Getting Buy-In for Climate Change Adaptation Through Urban Planning: Climate Change Communication as a Multi-way Process

Mabon, Leslie and Shih, Wan-Yu (2017). Getting Buy-In for Climate Change Adaptation Through Urban Planning: Climate Change Communication as a Multi-way Process. In: Leal, W.; Azeiteiro, U.; Manolas, E. and Azul, A. M. eds. Handbook of Climate Change Communication: Vol. 1. Climate Change Management. Cham: Springer, pp. 61–75.

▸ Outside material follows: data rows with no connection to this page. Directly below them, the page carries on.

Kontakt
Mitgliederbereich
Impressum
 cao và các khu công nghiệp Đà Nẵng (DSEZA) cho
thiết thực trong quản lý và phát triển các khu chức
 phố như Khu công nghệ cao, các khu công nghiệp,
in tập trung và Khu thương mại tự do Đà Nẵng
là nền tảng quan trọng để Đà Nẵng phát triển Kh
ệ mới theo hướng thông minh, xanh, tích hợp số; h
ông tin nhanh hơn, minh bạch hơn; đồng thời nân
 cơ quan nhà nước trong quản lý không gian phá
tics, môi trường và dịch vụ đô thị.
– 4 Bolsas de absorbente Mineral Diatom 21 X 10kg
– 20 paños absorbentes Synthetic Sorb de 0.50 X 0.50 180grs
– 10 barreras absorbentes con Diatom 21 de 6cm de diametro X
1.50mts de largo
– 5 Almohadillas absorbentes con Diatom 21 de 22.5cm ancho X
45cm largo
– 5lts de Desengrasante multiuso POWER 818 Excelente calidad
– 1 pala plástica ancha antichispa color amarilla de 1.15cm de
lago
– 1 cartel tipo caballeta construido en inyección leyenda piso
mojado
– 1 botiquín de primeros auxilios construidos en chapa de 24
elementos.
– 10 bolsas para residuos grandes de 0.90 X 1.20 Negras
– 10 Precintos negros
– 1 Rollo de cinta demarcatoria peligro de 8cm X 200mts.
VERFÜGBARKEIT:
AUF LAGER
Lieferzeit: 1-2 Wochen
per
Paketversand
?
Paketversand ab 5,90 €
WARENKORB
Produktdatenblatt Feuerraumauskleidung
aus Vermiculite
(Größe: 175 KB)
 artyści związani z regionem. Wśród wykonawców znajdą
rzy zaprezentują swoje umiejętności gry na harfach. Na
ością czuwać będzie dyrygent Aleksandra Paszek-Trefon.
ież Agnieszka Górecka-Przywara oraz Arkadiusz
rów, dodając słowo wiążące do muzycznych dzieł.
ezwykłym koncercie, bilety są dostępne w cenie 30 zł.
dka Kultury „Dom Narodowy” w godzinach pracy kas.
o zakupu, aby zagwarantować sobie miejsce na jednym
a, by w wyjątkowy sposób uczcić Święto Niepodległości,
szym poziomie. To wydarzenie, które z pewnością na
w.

DOI: https://doi.org/10.1007/978-3-319-69838-0_4

Abstract

This chapter evaluates the role of communication in building support for climate change adaptation through urban spatial planning. We take Durban in South Africa as our case study, a city with significant vulnerability to climate change which is widely regarded as having successfully implemented climate adaptation initiatives through spatial planning, despite a challenging socio-economic context. In particular, we aim to assess the role of communication in initiating and sustaining Durban’s climate adaptation initiatives, and evaluate wider lessons and challenges for the role of communication in climate change action with reference to social theory on science and environmental governance. We pay particular attention to the role of communication at the personal, institutional and municipal scale in eThekwini Municipality’s Municipal Climate Protection Programme, focusing on how framing and argumentation around the role the city’s open space system may support progress towards ecosystem-based adaptation. Drawing on a narrative literature review and associated content analysis of planning documentation and peer-reviewed literature, we argue that climate adaptation initiatives which carry multiple rationales in addition to the scientific basis for action stand the greatest chance of reaching implementation. We argue this is important because: (a) the complexity of governance structures mean many actors with different priorities and value positions must be engaged to enact policy; and (b) the short-term nature of political attention necessitates rationales that sustain their appeal to a broad range of viewpoints over time. We caution, however, that there is a need for ongoing critical reflection as to the grounds on which the ‘success’ of a climate adaptation intervention can be claimed, and that care must be taken to ensure a focus on framing and getting buy-in does not deflect attention away from debating the underlying causes of vulnerability.